This event is a challenge, teams need to be well prepared, please study carefully.

Leash Wearing
Over the last 5 years we have mandated the wearing of Quick Release Leashes, however this year we are now banning the use of leashes all together including quick release leashes.
This decision has not been taken lightly and we realise that this may cause some backlash as in general we are all taught to use leashes whenever we paddle, the easy thing for us to do would be to continue as we have, but after significant discussions and reviewing of risks we have come to the conclusion that for the TRENT100, its safer to ban the use of leashes. Please continue reading so you can understand how we reached this conclusion.
We have consulted a number of experts and governing bodies for advice. We are not alone,  a number of SUP river events in the U.S (e.g Californian River Quest) have now also banned the wearing of any type of leash.
Why do we normally wear a leash whilst paddling?
  • Your board is a flotation device, if you fall off then you can retrieve your board to help keep you afloat.
  • Your board may have safety / survival gear on it, so you want to be able to access this in an emergency.
  • A leash can help you to get your board out or in at portages (incorrect use of a leash).
What problems does leash wearing cause on a river?
  • It is recognised that a leash should be worn for all types of paddling, with the use of a quick release belt for moving water applications.
  • Being tethered to your board can lead to entanglement in river debris such as trees, which are abundant on the TRENT100.
  • Entanglement is extremely dangerous in moving water, due to the forces of the water flow and can lead to drowning.
Doesn’t a quick release leash solve this problem?
  • We believe that it is very difficult in an emergency situation for paddlers to locate a quick release toggle, which can often get hidden or confused by PFD’s, and hydration packs. We have tested this before with random paddlers and its not been easy for them to locate their release toggles effectively without physically looking for it.
The solution.
  • All paddlers must wear a PFD at all times, so the need to rely on your board for floatation is a non issue.
  • We will ask paddlers to keep a mobile phone and safety blanket on their person so you can still access if you are separated from your board.
  • The TRENT100 is a team event, we also have over 250 paddlers on the water, so the retrieval of a board is going to be easy.
  • The River Trent is a relatively small river, making getting back to dry land quite easy without a board.
  • We suggest carrying a small piece of rope with a karabiner attached to help you at portages, our marshals will also be carrying these.
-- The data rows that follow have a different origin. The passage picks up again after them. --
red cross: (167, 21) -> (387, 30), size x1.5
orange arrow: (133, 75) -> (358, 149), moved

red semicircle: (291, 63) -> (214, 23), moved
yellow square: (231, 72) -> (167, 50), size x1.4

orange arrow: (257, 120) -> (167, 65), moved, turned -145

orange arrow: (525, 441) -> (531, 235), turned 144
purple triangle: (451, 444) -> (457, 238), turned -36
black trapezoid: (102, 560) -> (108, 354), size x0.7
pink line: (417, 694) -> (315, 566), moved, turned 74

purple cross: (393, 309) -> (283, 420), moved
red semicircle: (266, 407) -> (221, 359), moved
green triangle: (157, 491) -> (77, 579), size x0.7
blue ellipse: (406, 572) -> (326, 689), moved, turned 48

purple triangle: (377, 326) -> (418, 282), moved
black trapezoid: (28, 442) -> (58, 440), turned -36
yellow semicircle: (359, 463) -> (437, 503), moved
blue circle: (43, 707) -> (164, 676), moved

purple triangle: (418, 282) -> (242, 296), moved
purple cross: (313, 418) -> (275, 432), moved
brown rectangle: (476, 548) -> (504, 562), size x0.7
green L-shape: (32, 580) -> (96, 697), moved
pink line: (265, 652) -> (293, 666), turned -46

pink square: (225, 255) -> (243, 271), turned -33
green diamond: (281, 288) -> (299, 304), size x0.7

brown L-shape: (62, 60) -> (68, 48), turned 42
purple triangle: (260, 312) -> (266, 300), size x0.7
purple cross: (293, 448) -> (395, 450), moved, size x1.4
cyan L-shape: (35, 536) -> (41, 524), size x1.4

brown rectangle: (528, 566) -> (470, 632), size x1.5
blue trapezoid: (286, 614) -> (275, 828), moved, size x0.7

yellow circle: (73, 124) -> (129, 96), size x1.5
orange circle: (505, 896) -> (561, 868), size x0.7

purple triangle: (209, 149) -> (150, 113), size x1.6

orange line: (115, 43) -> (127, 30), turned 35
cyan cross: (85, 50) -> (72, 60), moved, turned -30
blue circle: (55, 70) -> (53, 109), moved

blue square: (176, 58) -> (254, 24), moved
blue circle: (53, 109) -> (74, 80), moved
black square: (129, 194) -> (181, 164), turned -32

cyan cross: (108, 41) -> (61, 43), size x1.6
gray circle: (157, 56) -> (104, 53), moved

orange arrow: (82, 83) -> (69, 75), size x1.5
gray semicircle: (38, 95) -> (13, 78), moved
    To be clear, the TRENT100 team do not endorse paddling leash free at any other time, these findings apply specifically to the TRENT100 event only.
Mandatory Equipment

In ADDITION to clothing worn by teams at the start, the following SERVICEABLE equipment must be carried.  Teams will not be allowed to start without these items and if used must be replaced.

This ADDITIONAL kit, even if vacuum sealed, will be inspected at the Start and may be checked at the Finish or at any point along the course. A time allowance will be given should everything be in order.

PFD (must not be inflatable) per paddler
Survival bag/blanket (on person) per paddler
Mobile phone (on person) per paddler
Appropriate footwear per paddler
Spare dry clothes per paddler
Throw line (on person if possible) 2 per team
River Knife (on person) 2 per team
Supplied route map 2 per team
Waterproof first-aid kit 1 per team

The following items are recommended and will enhance you enjoyment and chances of finishing the TRENT100.

Hydration pack or similar Hand sanitiser gel / wipes Sunglasses
Camping equipment Spare fin Towel
Chairs or Lazy Beds for midway point Spare paddle Spare clothes
Food (very few food stops available) Sunscreen  Rope for portages
Insect repellent GPS watch

Emergency kit, if used, must be replaced as soon as possible, at the latest at the next checkpoint. Checkpoints are at approximately 10 kilometer intervals. Crews may not continue past them without replacing missing kit.